We are a commune of inquiring, skeptical, politically centrist, capitalist, anglophile, traditionalist New England Yankee humans, humanoids, and animals with many interests beyond and above politics. Each of us has had a high-school education (or GED), but all had ADD so didn't pay attention very well, especially the dogs. Each one of us does "try my best to be just like I am," and none of us enjoys working for others, including for Maggie, from whom we receive neither a nickel nor a dime. Freedom from nags, cranks, government, do-gooders, control-freaks and idiots is all that we ask for.

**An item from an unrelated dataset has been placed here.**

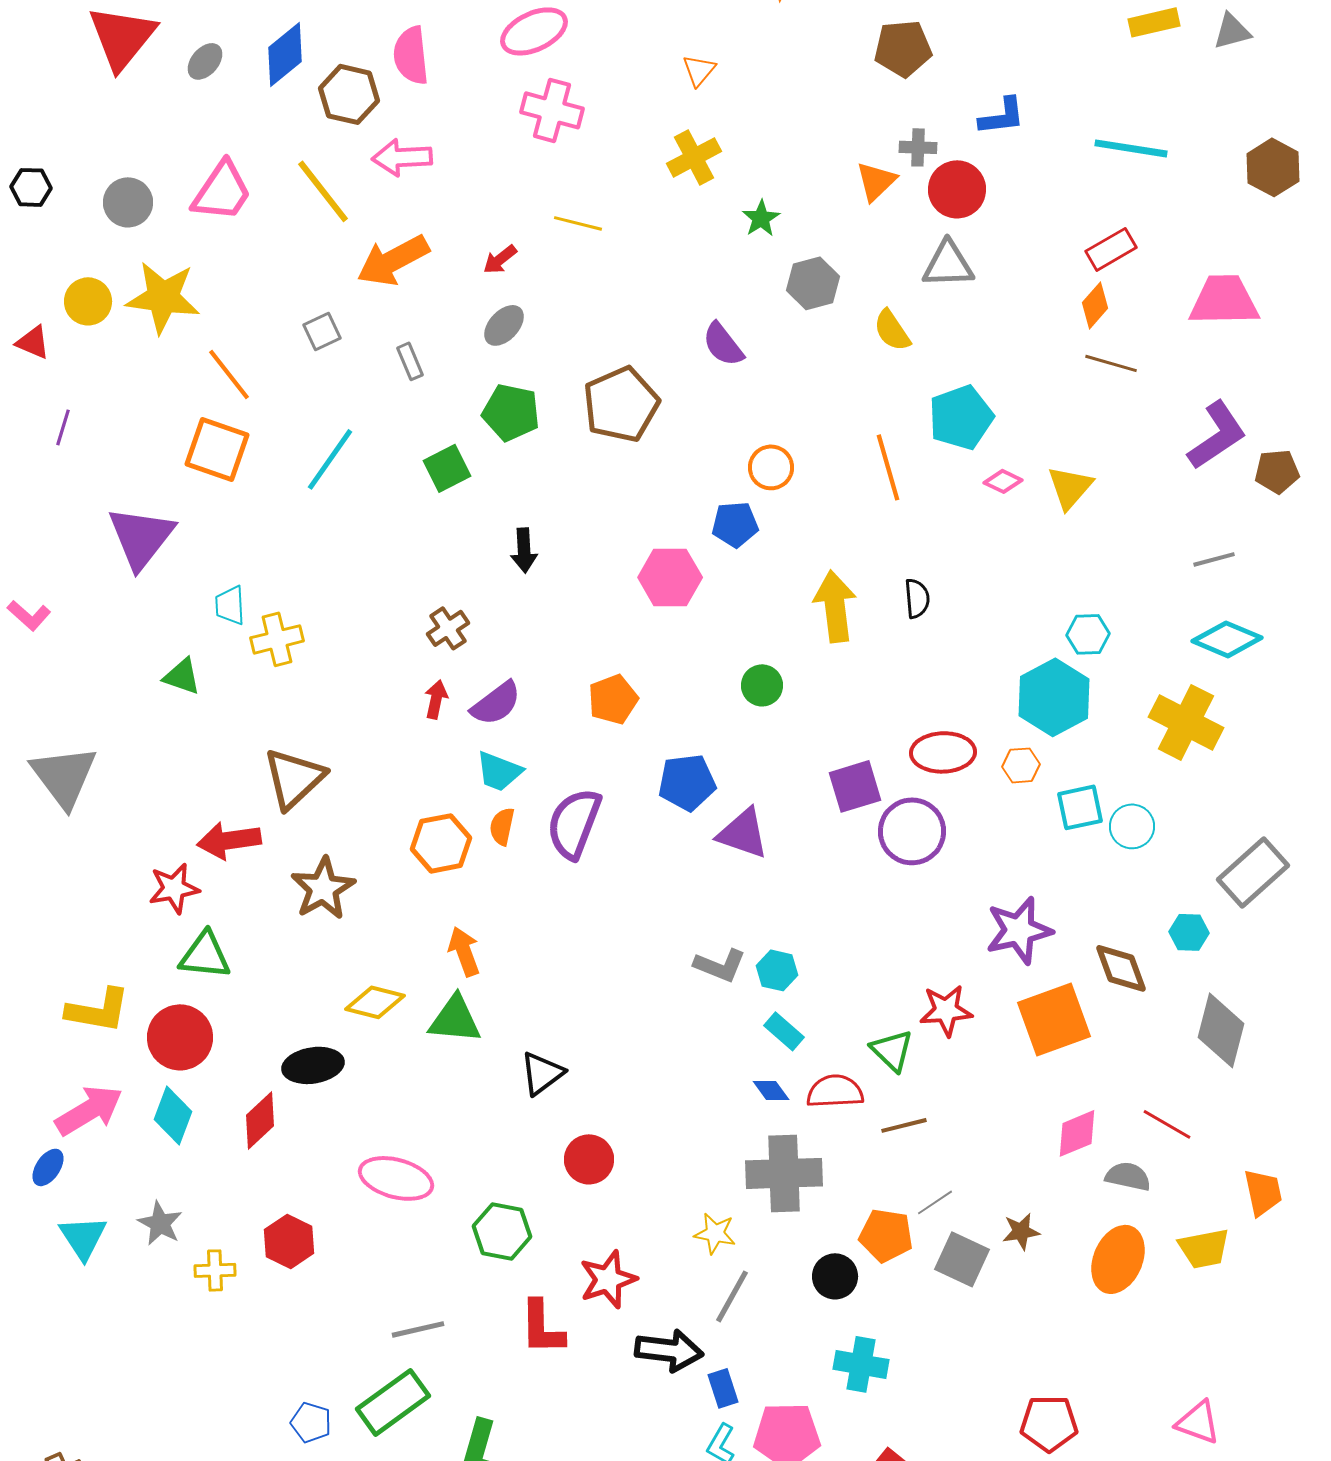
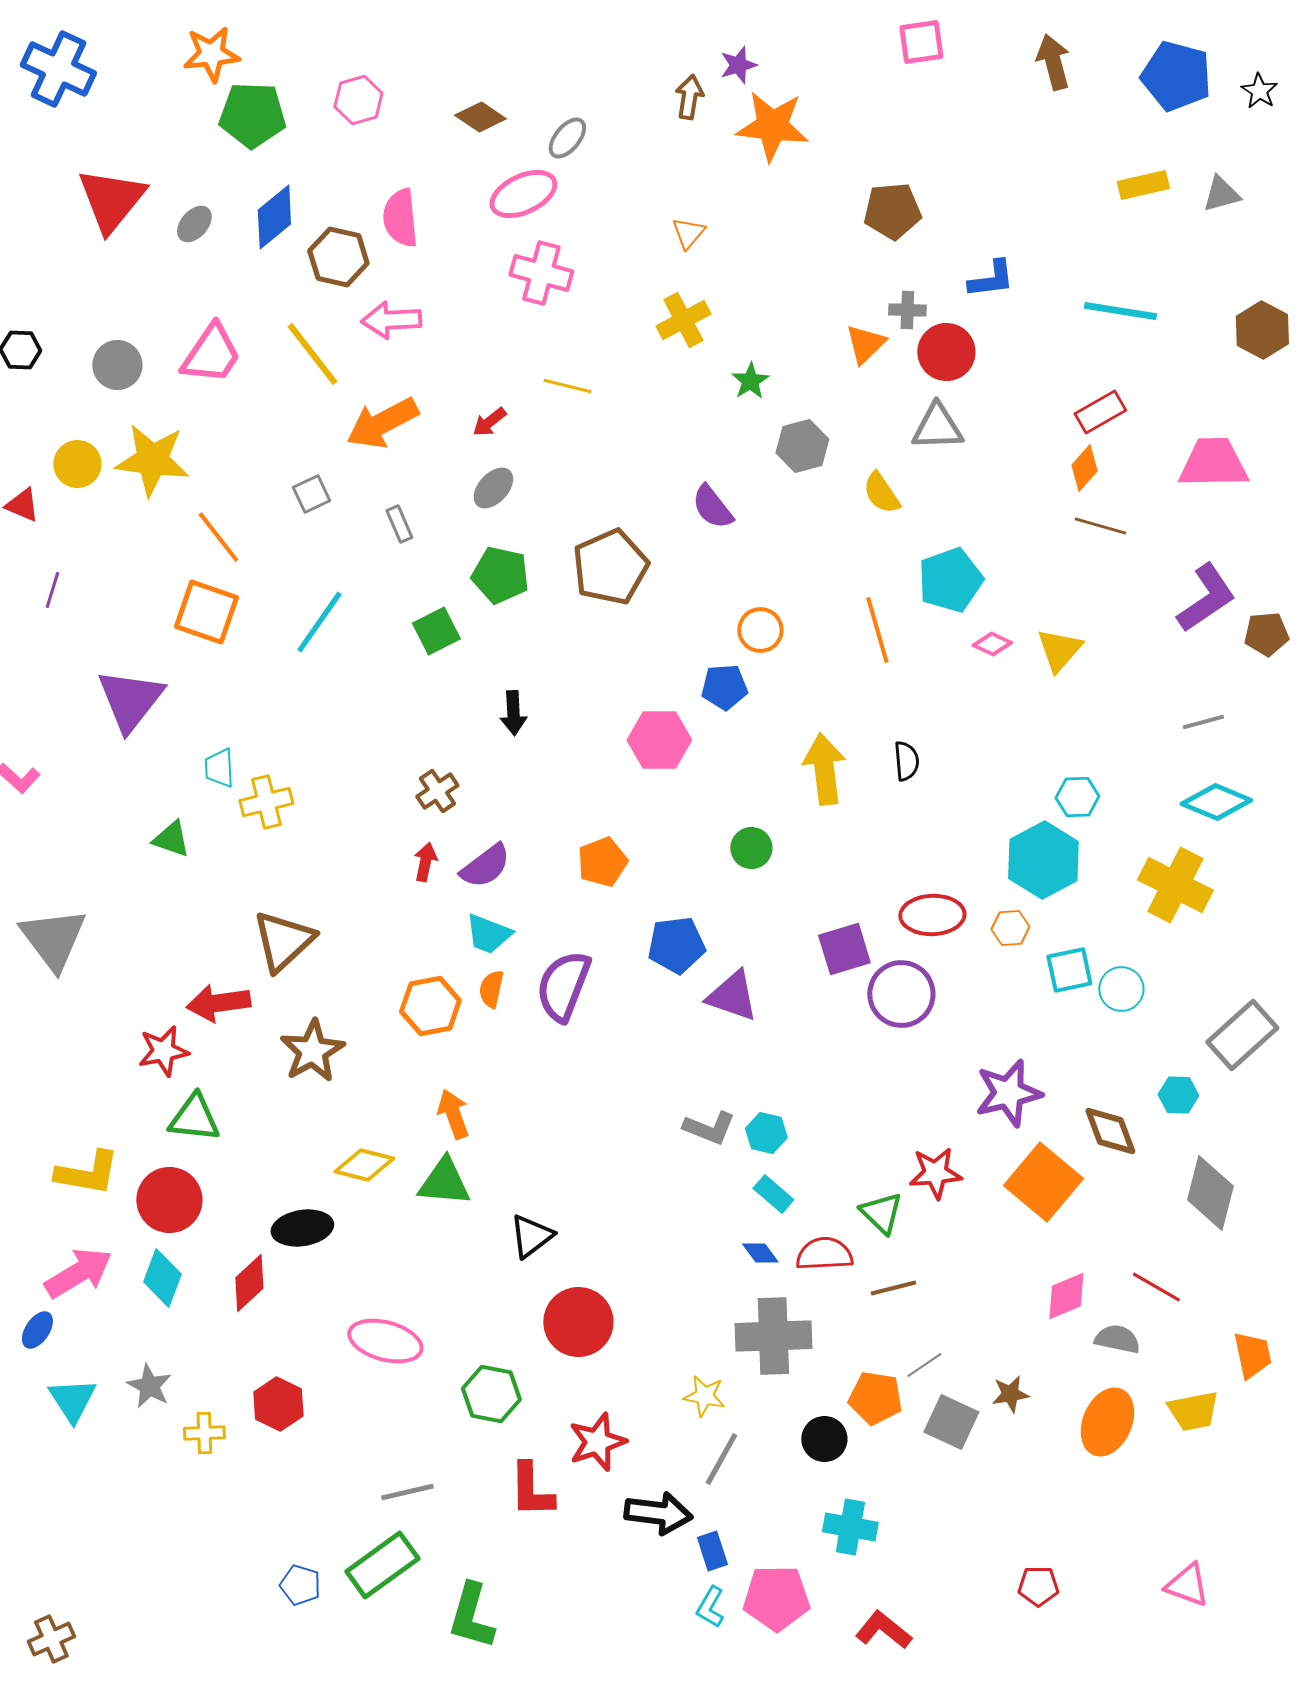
orange square: (1054, 1019) -> (1043, 1182), turned -30
red circle: (589, 1159) -> (578, 1322), size x1.4
red pentagon: (1049, 1423) -> (1038, 1586), size x0.7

In his first and longest chapter, "The Problem of General Education," Menand takes us through the historical evolution of Columbia University's core curriculum, one that he and most fans of rigorous, highly structured general education take as America's finest model of the genre. But then he goes on to document how his own campus, Harvard, and most other elite universities disdain such a highly specified approach in favor of "distribution requirements" which leave the selection of general education content largely to the student. One senses that Menand favors (or at least approves of) a Columbia-style core curriculum but seems to be resigned to it being an anachronistic outlier: "the problem with general education is that it is perceived as an attempt to impose on general education a mission - call it 'preparation for life' - whose rationale liberal education has traditionally defined itself in opposition to. This is why ....liberal arts faculty want to own general education and to have little to do with it at the same time."
I attended a university that had distribution requirements instead of required courses (though some courses were more or less required for specific majors). I preferred it at the time and still am not sure it wasn't better than a core curriculum. The only thing I had qualms about was the tendency for faux-courses to slip into the curriculum for the fairly open purpose of permitting an English major to satisfy his science requirement or vice versa.
As a graduate of Columbia University, back in 1951 in the days when it had a genuine core curriculum, I'm grateful now for the courses which at the time I was resentful of having to take. My own focus was always liberal arts and English Lit, because even then I planned to become someone who wrote words for money. But looking back, I am grateful for the science courses I had to take, most particularly Biology, and Logic and Semantics -- Logic, because at that point in time I was facing the future in a much more free-floating emotional way, and Logic forced me to read and reason more carefully so that what I wrote would be founded upon fact. Semantics was another valuable course, so valuable, as a matter of fact, that in my 30s I took a night course at the University of Wisconsin to further expand my understanding of it. There is no better way to learn quickly how your fellow humans think than to tackle a logical problem with a team of strangers. In an odd way, you get to know these folks better in a few hours than you know friends you've been acquainted with for years. And you can generalize from working with this team how opponents or allies think, how they can gloss over facts they don't want to accept, how they can jump to conclusions without sufficient evidence. Most folks are like Lewis Carroll's White Queen [or Red Queen, I dis-remember] who said "a word means what I want it to mean," and they feel the same way about facts. That's where brilliant commentators like Charles Krauthammer can use logic to show how often people tangle up themselves in wishful thinking, failing to reach a reasonable conclusion from a set of assumptions.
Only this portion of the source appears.